El primero alzó la mirada a su compañero, una mirada de ojos pálidos, y asintió, dando la vuelta a su caballo y lanzándose al galope. Su compañero se quedó un segundo más, observando cómo las llamas devoraban a lo lejos aquella taberna, hasta los cimientos. El tejado se desmoronaría en unos minutos y con suerte solo hallarían cuerpos calcinados en el interior. Su mano se alzó casi instintivamente a su pecho, donde el jubón negro había sido remendado y una cicatriz de hilo cruzaba el pecho.

—Ata los caballos al carro, harás el primer viaje ahora.

—¿A esta hora de la noche? —Pregunta un cochero que estaba sentado al lado del fuego, cortando un trozo de queso con la navaja. Varios de los mozos de cuadra estaban alrededor, entrando y saliendo de las cocinas, hablando con las cocineras o robando mendrugos de pan untados en vino. El cochero alza la mirada con expresión de ofensa, y al recaer en la gravedad del soldado, no puede sino asentir.

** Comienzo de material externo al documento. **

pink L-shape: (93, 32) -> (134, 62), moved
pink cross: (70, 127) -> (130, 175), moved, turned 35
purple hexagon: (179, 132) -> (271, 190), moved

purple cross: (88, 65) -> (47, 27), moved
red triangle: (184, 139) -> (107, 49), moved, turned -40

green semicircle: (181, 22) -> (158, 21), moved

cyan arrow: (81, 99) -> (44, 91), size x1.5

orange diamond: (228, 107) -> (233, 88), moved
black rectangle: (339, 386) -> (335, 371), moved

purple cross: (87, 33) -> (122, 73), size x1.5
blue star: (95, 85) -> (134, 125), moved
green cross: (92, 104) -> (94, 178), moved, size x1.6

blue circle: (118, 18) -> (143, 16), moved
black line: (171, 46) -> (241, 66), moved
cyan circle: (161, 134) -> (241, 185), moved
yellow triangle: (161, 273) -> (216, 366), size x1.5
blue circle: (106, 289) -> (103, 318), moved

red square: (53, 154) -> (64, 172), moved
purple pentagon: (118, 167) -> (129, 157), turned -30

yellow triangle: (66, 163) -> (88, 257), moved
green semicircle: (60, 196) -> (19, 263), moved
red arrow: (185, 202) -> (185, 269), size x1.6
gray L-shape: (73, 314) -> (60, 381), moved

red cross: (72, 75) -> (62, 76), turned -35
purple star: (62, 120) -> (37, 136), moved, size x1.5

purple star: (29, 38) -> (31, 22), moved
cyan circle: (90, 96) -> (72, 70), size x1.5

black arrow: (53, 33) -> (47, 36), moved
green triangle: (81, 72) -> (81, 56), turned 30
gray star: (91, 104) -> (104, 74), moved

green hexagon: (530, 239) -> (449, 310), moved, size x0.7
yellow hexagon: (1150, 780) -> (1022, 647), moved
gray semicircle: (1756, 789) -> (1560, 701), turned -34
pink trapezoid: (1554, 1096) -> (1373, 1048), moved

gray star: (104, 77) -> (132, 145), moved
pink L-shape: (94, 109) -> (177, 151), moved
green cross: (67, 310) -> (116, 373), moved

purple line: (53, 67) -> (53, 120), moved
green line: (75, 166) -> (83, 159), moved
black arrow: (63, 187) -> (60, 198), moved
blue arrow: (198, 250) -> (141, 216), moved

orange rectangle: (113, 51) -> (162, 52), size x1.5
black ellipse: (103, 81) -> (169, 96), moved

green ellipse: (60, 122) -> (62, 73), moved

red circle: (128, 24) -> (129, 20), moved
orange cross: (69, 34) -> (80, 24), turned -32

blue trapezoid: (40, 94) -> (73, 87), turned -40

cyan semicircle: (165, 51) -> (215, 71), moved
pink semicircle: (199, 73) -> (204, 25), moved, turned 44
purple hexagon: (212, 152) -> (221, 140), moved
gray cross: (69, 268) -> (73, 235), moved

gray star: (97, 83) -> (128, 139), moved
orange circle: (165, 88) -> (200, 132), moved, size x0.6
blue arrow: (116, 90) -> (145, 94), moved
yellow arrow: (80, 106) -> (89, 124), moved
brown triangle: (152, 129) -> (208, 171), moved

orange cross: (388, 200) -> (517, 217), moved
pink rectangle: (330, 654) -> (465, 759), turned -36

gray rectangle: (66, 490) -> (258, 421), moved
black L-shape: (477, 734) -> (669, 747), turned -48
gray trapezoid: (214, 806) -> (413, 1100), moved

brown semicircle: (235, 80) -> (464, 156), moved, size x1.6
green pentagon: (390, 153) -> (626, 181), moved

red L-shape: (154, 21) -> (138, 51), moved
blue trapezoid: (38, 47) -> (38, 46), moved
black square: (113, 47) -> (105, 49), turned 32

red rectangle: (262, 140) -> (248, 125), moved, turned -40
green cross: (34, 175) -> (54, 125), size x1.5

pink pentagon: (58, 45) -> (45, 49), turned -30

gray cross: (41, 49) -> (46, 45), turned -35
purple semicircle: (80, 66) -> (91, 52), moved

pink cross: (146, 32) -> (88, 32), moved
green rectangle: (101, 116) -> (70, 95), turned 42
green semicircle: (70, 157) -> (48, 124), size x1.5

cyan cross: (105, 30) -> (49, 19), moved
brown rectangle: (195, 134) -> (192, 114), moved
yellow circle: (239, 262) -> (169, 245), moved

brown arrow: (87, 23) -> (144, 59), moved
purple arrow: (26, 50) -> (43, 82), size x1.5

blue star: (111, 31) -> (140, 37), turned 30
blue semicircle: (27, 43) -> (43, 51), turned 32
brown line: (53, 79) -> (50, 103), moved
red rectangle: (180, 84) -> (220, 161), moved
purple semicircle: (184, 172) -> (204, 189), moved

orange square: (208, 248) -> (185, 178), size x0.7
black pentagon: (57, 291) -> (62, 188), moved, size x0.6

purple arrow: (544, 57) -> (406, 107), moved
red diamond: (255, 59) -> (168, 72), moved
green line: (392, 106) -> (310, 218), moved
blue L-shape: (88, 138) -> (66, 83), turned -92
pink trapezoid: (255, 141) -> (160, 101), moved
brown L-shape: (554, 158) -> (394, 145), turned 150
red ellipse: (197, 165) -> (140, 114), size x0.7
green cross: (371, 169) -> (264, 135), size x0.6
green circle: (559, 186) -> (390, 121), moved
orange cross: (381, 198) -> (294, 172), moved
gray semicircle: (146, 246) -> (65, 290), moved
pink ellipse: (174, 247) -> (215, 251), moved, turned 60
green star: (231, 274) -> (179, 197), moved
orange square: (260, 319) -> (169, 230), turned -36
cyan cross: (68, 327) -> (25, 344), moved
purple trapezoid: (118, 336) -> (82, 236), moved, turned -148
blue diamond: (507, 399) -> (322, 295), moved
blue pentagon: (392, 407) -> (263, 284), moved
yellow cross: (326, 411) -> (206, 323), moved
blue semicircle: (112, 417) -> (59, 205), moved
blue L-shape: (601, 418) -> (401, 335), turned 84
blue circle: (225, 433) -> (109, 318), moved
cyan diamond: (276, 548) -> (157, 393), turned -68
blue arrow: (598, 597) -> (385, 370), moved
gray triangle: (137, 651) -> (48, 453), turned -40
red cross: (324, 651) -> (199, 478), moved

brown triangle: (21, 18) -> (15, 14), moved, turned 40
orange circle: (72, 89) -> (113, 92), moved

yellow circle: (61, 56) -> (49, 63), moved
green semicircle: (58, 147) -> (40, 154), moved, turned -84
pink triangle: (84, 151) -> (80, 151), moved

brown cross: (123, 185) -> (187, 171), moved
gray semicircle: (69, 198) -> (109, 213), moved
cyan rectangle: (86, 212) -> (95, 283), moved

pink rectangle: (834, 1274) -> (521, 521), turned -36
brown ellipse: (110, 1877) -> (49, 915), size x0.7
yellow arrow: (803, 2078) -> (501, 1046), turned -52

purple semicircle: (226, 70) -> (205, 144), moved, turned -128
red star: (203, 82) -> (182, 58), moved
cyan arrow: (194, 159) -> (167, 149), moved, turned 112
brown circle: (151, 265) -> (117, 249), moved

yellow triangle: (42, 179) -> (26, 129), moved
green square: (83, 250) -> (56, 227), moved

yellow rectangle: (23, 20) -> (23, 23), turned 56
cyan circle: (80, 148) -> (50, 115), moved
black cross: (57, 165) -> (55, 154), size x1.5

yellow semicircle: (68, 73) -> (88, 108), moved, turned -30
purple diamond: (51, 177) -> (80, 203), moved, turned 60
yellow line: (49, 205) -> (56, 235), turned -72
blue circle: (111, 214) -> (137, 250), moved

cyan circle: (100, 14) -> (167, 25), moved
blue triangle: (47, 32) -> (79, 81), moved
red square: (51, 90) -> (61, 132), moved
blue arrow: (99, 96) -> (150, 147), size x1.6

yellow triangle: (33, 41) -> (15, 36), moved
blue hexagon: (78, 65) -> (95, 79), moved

—Ya han cargado el equipaje en el carro, antes de las doce estarás de vuelta si sales ahora.

—No entiendo la prisa de la reina de llevar sus cosas al palacio de verano. ¿Qué va a hacer ahí?

—Dicen que va a pasar las fiestas de navidad allí con el rey.

—Ya pueden llenar el palacio de estufas, porque en invierno debe ser peor que el último de los infiernos.

—El médico ya le ha dicho que puede quedarse nuevamente en cinta, supongo que aprovecharán las fiestas para alejarse de la capital.

—Y de la madre, Dios sabe que es una entrometida. —Murmuró el cochero, mientras se limpiaba las migas de la barba y de la pechera del traje.

—Anda, date prisa. Solo tienes que enganchar los caballos. Los arcones ya están listos en el carro.

—Bien, habrá allí alguien que los descargue, ¿No? Tengo la espalda destrozada… —Como respuesta recibe un golpe en el lumbago, con la vaina de la espada del soldado.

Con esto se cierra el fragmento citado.